There is much back and forth between us and our vendor for the card conversion. Its not as clear as one would think as to where information from these cards should fit into MARC fields
Once we have the duplicates removed, we have to send the cards off for conversion to MARC records. The MARC format has been around for the better part of 50 years in the library world, but it is not a standard utilized by most archives. We are using MARC because it is a system our vendor understands, and can serve as a sort of Rosetta Stone between the four systems (Archivists’ Toolkit, Collective Access, Voyager OPAC, and VuFind) that are being implemented or tweaked as part of the DCA. For systems that do not utilize MARC already, such as Collective Access or the card catalog itself, we have to develop field maps to make certain the data goes where it needs to.
A MARC record for one of the thousands of converted cards
All in all, it takes a lot of work to move data from one form of technology to another. When it’s all finished the greatly increased amount of manageability and access to HSP records, and by extension HSP’s collections, makes the effort worth it.
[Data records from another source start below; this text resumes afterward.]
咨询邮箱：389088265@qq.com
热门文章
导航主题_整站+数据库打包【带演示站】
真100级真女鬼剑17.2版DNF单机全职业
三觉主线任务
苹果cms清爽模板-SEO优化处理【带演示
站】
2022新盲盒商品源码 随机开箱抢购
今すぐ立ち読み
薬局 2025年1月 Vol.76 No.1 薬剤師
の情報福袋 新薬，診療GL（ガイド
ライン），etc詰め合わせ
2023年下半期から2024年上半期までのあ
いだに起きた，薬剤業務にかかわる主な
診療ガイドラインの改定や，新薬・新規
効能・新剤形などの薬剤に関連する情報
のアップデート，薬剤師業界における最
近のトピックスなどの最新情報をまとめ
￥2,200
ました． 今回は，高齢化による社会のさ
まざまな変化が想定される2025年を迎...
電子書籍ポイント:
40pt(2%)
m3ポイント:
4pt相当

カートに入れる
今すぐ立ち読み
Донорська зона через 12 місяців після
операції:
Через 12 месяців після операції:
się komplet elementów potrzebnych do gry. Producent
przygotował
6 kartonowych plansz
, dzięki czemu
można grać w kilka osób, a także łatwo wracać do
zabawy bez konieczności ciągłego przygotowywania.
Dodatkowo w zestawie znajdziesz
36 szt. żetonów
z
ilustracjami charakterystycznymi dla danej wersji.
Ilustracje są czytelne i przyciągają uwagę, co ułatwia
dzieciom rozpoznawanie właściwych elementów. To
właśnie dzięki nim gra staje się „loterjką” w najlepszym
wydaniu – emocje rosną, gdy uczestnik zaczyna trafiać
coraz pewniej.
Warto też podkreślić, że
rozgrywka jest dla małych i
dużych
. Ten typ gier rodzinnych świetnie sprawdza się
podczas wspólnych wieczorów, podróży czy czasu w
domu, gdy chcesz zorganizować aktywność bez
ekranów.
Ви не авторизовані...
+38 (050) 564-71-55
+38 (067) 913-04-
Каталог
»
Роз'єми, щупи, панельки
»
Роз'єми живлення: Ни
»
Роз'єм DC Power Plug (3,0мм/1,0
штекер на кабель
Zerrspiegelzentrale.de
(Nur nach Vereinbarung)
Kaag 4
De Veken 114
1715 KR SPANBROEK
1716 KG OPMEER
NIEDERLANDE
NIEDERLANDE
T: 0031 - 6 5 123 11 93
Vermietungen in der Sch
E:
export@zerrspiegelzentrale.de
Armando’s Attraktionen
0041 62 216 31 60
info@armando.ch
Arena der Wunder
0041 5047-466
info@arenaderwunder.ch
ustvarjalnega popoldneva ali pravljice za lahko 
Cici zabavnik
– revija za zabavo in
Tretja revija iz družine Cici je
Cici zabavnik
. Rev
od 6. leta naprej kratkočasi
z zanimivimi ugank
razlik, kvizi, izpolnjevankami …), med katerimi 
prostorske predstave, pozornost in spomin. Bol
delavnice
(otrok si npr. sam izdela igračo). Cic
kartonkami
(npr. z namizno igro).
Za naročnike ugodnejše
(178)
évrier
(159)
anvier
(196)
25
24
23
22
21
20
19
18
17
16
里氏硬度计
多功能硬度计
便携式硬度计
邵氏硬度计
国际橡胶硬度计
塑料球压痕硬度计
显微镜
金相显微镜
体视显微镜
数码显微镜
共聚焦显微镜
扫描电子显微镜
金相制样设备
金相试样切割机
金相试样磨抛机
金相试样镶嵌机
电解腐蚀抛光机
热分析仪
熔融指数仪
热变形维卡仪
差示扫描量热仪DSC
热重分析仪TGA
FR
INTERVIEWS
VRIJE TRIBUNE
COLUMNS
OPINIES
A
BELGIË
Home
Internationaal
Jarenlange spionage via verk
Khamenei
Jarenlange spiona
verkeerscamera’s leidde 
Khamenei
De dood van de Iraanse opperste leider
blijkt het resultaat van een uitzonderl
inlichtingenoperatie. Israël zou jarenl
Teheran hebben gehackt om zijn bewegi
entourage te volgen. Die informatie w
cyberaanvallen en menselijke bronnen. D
A record displayed by Collective Access from philaplace.org. The same software we will be using for HSP's DAMS
Following the success of the Historical Society of Pennsylvania’s Chew Family Papers blog, which chronicled the processing of one of our largest collections of family papers, we have decided to share with you a broader behind-the-scenes view of our archives and conservation departments. Our staff are working on a wide variety of projects–installing and putting into operation our new digital camera; metadata cleanup in MANX (our manuscripts database); conservation of books, pamphlets, maps, photographs, and posters; processing collections; digitizing maps and surveys; and rethinking ways of processing pre-twentieth century collections.
We have a lot to share with you, especially since we are at the start of our pilot project to launch the new Digital Center for Americana. We are beginning this exciting venture with 51 Civil War collections, which will be processed, conserved, described, and selectively digitized. We will share more news on this project in the coming months. We are also participating in the PACSCL Hidden Collections Processing Project, which will make accessible some of Philadelphia’s richest collections. Of course, aside from these projects, there are many individual collections and items that receive our routine attention and care. We will update you about recently processed collections, tell you about the things that excite us in our collections, and discuss the important work being done at the Historical Society of Pennsylvania to make our collections accessible and available to researchers.
We hope you will enjoy this window into the archives and conservation departments at the Historical Society of Pennsylvania.